An empty corner under the sky, all the houses of the city have it. Some nourish it and some abandon it. When I started making photographs on different rooftops all over Dhaka city, I never thought I could collect so much of memories besides the photographs.
The plants on the abandoned bathtub, the giant antenna, the broken Ludo board, graffiti & little trees are all part of our lives in this city.

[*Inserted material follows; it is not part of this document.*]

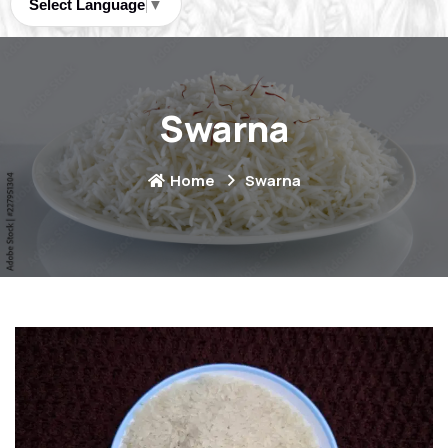
Select Language
▼
Swarna
Home
Swarna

When I was little, I used to go to the rooftop the most. Back then people were more attached to it. Having grown up in a joint family, I had many cousins. We had our secret place, where we used to meet, where we used to play hide and seek. My uncle would make kites for us to fly, when there were no kites, we would still fly poly bags tying with a thin rope. Most of the time we stayed there playing and counting stars. And sometimes climbing the little guava tree that was planted by my dad.
When there was a power cut, we used to get ecstatic only because we could bunk the studies and go to the rooftop, elders used to put sheets on the floor, we would sing, rhyme and sometimes listen to stories about ghosts and what not. In winter, the rooftop was the place to cook and arrange family picnics. Monsoon was never boring, when me, my mother and sisters could sing and dance under the rain.
The buildings of old part of the city is more close to each other. One could just visit these roofs and climb unknown buildings. The people here spend their spare times at the rooftop in the evening. I ask for water, as I climb five to six rooftops a day. (Needs more elaboration) However, in new Dhaka, I do not have to ask for water, because there are elevators! But even if I had to, I couldn’t, because there are hardly people on rooftops. We need an appointment first to get into the building. In most cases, it’s a ‘no’.
The rooftops are tiled and empty. You get to see buildings of the same size and shape, standing side by side. I have seen the changes, the lives on this rooftops. Every rooftop has its own story, own corner and its traces of life.